## TASK GOAL
Please set down every entry below exactly as given.

****************************************

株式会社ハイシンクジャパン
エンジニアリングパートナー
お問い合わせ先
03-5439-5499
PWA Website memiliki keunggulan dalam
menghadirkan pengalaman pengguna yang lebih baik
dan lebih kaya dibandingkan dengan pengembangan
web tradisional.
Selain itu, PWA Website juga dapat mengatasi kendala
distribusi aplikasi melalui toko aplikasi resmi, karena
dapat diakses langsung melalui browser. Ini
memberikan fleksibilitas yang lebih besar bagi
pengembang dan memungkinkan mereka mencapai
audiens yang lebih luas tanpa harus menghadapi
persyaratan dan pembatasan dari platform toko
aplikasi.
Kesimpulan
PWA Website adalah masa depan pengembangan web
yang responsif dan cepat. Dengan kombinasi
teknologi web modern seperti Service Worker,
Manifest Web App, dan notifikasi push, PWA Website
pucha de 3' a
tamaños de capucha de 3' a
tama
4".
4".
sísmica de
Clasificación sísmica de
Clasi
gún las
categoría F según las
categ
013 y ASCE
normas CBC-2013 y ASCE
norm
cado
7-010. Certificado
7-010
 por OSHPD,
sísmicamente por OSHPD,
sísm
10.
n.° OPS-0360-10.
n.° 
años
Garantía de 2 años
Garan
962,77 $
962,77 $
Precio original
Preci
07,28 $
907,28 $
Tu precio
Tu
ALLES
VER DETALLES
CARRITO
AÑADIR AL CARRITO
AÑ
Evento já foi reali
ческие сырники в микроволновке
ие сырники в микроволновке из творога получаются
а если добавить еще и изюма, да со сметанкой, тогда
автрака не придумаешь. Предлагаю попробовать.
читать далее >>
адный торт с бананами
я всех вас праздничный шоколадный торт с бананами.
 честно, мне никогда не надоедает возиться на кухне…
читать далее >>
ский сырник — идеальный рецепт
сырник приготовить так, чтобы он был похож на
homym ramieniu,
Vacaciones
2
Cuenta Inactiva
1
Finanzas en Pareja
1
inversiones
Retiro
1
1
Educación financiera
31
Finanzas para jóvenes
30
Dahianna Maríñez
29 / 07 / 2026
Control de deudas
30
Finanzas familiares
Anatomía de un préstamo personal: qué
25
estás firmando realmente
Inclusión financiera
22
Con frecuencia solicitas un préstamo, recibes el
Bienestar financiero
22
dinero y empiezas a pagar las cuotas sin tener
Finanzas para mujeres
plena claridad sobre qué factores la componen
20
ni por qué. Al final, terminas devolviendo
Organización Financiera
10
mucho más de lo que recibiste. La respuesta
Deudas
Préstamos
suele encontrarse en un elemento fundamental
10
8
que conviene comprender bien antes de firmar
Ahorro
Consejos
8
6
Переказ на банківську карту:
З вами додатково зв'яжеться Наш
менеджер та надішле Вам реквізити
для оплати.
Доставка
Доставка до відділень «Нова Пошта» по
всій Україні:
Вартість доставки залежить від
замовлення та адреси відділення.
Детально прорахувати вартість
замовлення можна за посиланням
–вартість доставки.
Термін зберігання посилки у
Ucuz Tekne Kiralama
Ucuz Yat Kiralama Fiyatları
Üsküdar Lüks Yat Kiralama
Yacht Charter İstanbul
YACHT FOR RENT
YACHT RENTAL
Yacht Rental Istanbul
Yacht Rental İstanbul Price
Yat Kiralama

****************************************

## RESPONSE TO THE TASK
株式会社ハイシンクジャパン
エンジニアリングパートナー
お問い合わせ先
03-5439-5499
PWA Website memiliki keunggulan dalam
menghadirkan pengalaman pengguna yang lebih baik
dan lebih kaya dibandingkan dengan pengembangan
web tradisional.
Selain itu, PWA Website juga dapat mengatasi kendala
distribusi aplikasi melalui toko aplikasi resmi, karena
dapat diakses langsung melalui browser. Ini
memberikan fleksibilitas yang lebih besar bagi
pengembang dan memungkinkan mereka mencapai
audiens yang lebih luas tanpa harus menghadapi
persyaratan dan pembatasan dari platform toko
aplikasi.
Kesimpulan
PWA Website adalah masa depan pengembangan web
yang responsif dan cepat. Dengan kombinasi
teknologi web modern seperti Service Worker,
Manifest Web App, dan notifikasi push, PWA Website
pucha de 3' a
tamaños de capucha de 3' a
tama
4".
4".
sísmica de
Clasificación sísmica de
Clasi
gún las
categoría F según las
categ
013 y ASCE
normas CBC-2013 y ASCE
norm
cado
7-010. Certificado
7-010
 por OSHPD,
sísmicamente por OSHPD,
sísm
10.
n.° OPS-0360-10.
n.° 
años
Garantía de 2 años
Garan
962,77 $
962,77 $
Precio original
Preci
07,28 $
907,28 $
Tu precio
Tu
ALLES
VER DETALLES
CARRITO
AÑADIR AL CARRITO
AÑ
Evento já foi reali
ческие сырники в микроволновке
ие сырники в микроволновке из творога получаются
а если добавить еще и изюма, да со сметанкой, тогда
автрака не придумаешь. Предлагаю попробовать.
читать далее >>
адный торт с бананами
я всех вас праздничный шоколадный торт с бананами.
 честно, мне никогда не надоедает возиться на кухне…
читать далее >>
ский сырник — идеальный рецепт
сырник приготовить так, чтобы он был похож на
homym ramieniu,
Vacaciones
2
Cuenta Inactiva
1
Finanzas en Pareja
1
inversiones
Retiro
1
1
Educación financiera
31
Finanzas para jóvenes
30
Dahianna Maríñez
29 / 07 / 2026
Control de deudas
30
Finanzas familiares
Anatomía de un préstamo personal: qué
25
estás firmando realmente
Inclusión financiera
22
Con frecuencia solicitas un préstamo, recibes el
Bienestar financiero
22
dinero y empiezas a pagar las cuotas sin tener
Finanzas para mujeres
plena claridad sobre qué factores la componen
20
ni por qué. Al final, terminas devolviendo
Organización Financiera
10
mucho más de lo que recibiste. La respuesta
Deudas
Préstamos
suele encontrarse en un elemento fundamental
10
8
que conviene comprender bien antes de firmar
Ahorro
Consejos
8
6
Переказ на банківську карту:
З вами додатково зв'яжеться Наш
менеджер та надішле Вам реквізити
для оплати.
Доставка
Доставка до відділень «Нова Пошта» по
всій Україні:
Вартість доставки залежить від
замовлення та адреси відділення.
Детально прорахувати вартість
замовлення можна за посиланням
–вартість доставки.
Термін зберігання посилки у
Ucuz Tekne Kiralama
Ucuz Yat Kiralama Fiyatları
Üsküdar Lüks Yat Kiralama
Yacht Charter İstanbul
YACHT FOR RENT
YACHT RENTAL
Yacht Rental Istanbul
Yacht Rental İstanbul Price
Yat Kiralama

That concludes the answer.